## YOUR ASSIGNMENT
Where the word "không" appears in a line of the entries below, count that line and give the total alone.
INFORMATION PROVIDED below:
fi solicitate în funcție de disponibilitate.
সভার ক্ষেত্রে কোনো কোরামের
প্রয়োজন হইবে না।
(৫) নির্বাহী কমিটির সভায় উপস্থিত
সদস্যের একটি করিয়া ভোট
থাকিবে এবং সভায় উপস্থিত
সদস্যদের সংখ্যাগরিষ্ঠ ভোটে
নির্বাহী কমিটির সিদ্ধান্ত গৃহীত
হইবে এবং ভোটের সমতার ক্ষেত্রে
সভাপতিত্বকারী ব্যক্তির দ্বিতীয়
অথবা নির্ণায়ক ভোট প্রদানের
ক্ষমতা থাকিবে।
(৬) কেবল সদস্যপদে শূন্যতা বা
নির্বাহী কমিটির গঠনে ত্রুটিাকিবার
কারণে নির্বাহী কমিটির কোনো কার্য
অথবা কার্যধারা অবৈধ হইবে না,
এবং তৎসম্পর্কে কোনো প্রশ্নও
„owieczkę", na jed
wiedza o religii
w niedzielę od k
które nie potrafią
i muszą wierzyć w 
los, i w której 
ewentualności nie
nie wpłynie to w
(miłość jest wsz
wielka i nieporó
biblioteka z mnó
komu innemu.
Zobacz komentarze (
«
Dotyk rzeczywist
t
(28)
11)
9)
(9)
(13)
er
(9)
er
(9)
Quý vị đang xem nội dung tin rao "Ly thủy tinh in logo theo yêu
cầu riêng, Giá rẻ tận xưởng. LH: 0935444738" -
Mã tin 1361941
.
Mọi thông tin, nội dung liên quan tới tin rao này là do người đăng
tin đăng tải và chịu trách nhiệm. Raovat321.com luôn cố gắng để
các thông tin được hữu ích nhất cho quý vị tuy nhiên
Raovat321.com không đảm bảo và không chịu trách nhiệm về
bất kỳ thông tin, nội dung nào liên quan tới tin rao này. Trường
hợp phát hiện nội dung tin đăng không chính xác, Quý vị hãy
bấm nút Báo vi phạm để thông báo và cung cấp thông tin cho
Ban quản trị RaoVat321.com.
End of INFORMATION PROVIDED.
## ANSWER BELOW
2